3. Know what you’re talking about.

This sounds daft, but seriously; if you can’t explain the first figure of your PhD thesis in a viva voce, you’ll be stuck in that room for a long, long time.

At the end of your first year, you’ll have a mini viva voce in the form of a continuation report and presentation, possibly with an interview. This is when they’ll decide whether you are worth taking through to the full term - so try and hit the ground running.

 

 

 

4. Know when to call it quits in the lab.

As much as you think you need that extra experiment for chapter four; you don’t.

As soon as your PhD gets to six months to go, put the pipette down. Drop it. Step away. Repetitive strain injury is real.

 

 

 

Stay focused. This is about your PhD degree, not how many experiments you can cram into four years.
10 things writing thesis lab

5. Write as you go along.

It’s great writing these articles knowing fully well I didn’t do many of these things. However, I wish I had!

If you write up your methods, in the style of a thesis, as you go along, boom! That’s the methods chapter done.

If you update your literature review with new, relevant information, boom! That’s your introduction done.

If you continually update your figures, boom! That’s half of your results section done.

If you do all of this as you go along, you can most likely disregard point four and merrily pipette ‘til your heart’s content.

Plus, if you can get as much feedback as possible on your chapters, it’s much more likely your supervisor will think it’s good, therefore much more likely your examiners will think it’s good.

(Clue: This requires time. Supervisors are busy people).

 

 

 

6. Keep it concise.

We can all agree that, while no doubt a classic, “Lord of the Rings: The Two Towers” is one of the most monotonously dull reads of all time.

Why?

Tolkien waffles on, page after page, regurgitating the same chapter over and over again, with Legolas, Aragorn and Gimli wandering aimlessly through some fields, until eventually, some fighting happens.

Get straight to the fighting.

My thesis was 30,005 words, with only three results chapters, and my viva voce lasted about two and a half hours (pretty short, all things considered - one person in our department had a six-hour one, you don’t want that).

 

 

 

7. Be aware of what went wrong and how to explain it.

A tip from my viva voce exam.

I managed to avoid a whole tonne of questions (about maybe my lack of an extra results chapter) by knowing exactly what I had done, why I had done it, why it had gone awry and what I did about it.
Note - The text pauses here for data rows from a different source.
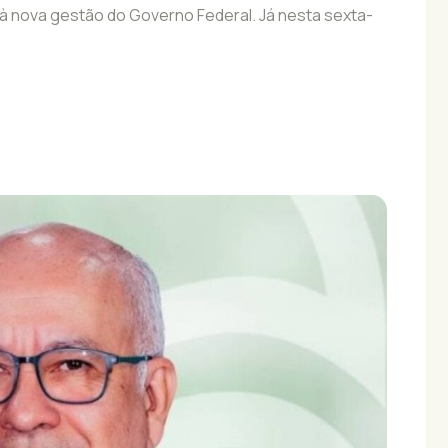
 à nova gestão do Governo Federal. Já nesta sexta-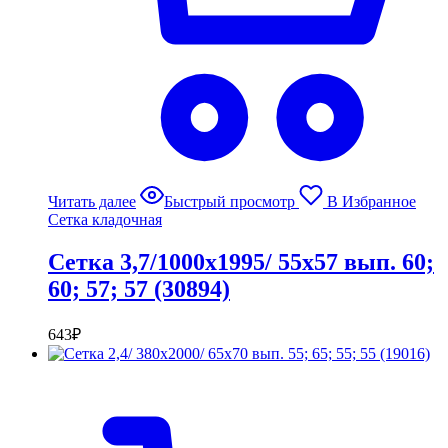
Читать далее
Быстрый просмотр
В Избранное
Сетка кладочная
Сетка 3,7/1000х1995/ 55х57 вып. 60;
60; 57; 57 (30894)
643
₽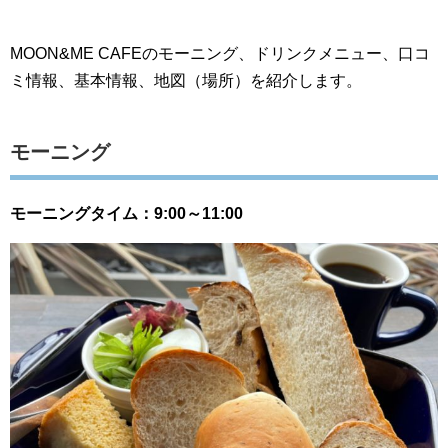
MOON&ME CAFEのモーニング、ドリンクメニュー、口コ
ミ情報、基本情報、地図（場所）を紹介します。
モーニング
モーニングタイム：9:00～11:00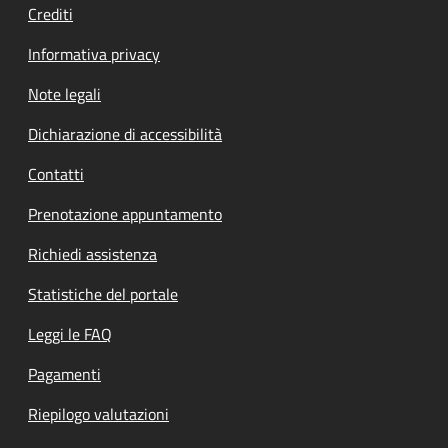
Crediti
Informativa privacy
Note legali
Dichiarazione di accessibilità
Contatti
Prenotazione appuntamento
Richiedi assistenza
Statistiche del portale
Leggi le FAQ
Pagamenti
Riepilogo valutazioni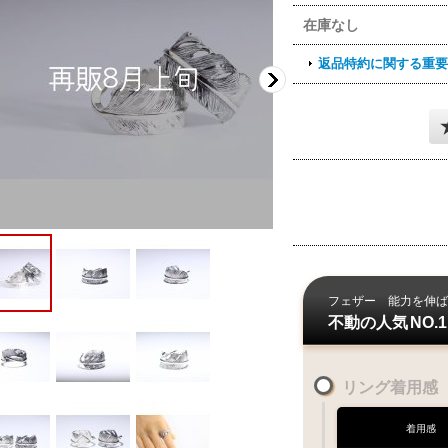
在庫なし
返品特約に関する重要
フェザー
能力を伸ば
不動の人気
NO.1
リング着用感
着用感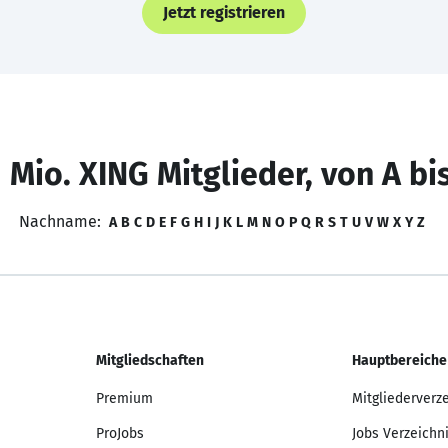
Jetzt registrieren
 Mio. XING Mitglieder, von A bi
Nachname:
A
B
C
D
E
F
G
H
I
J
K
L
M
N
O
P
Q
R
S
T
U
V
W
X
Y
Z
Mitgliedschaften
Hauptbereiche
Premium
Mitgliederverz
ProJobs
Jobs Verzeichn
In my case, I was attempting to amplify and sequence a region of the Chlamydomonas reinhardtii genome which, upon revisiting the genome browser, kept expanding. Turns out it probably wasn’t an expressed gene after all.

However, I explained my reasons for pursuing it in the first place, which was actually a really good chance to show off my ability to tackle problems scientifically (which is part of the process of a PhD anyway - to show you can really be independent and thrive in a science career).

 

 

 

8. Statistics.

Go to town with these (selecting the correct ones) - and explain them thoroughly in the methods. Make it clear in figure legends what statistical method you used - it will definitely come up in your viva voce.

 

 

 

Don't forget to keep an eye on your data. Numbers, stats, figures...good record keeping is vital to concluding your phd degree positively.
10 things writing thesis graphs

9. References.

Do these as you go along.

There is not a lot more painstaking and mind-numbingly dull than spending a week going through Web of Science and manually adding references to an Endnote library when you could have been doing this as and when you read the paper the first time around.

(Think about having just enough references from your external examiner in there to keep them happy - but not too many as to look desperate. Much like dating.)

 

 

 

10. Read other people’s PhD theses.

Let’s face it - your supervisor (or advisor, or other PIs around and about the place) will know which of their students absolutely nailed their thesis and viva voce, and which students barely scraped through with their wits intact.

You should probably ask them if you can read the good ones and the bad ones. Then it’ll be quite apparent what you should, or should not, be doing.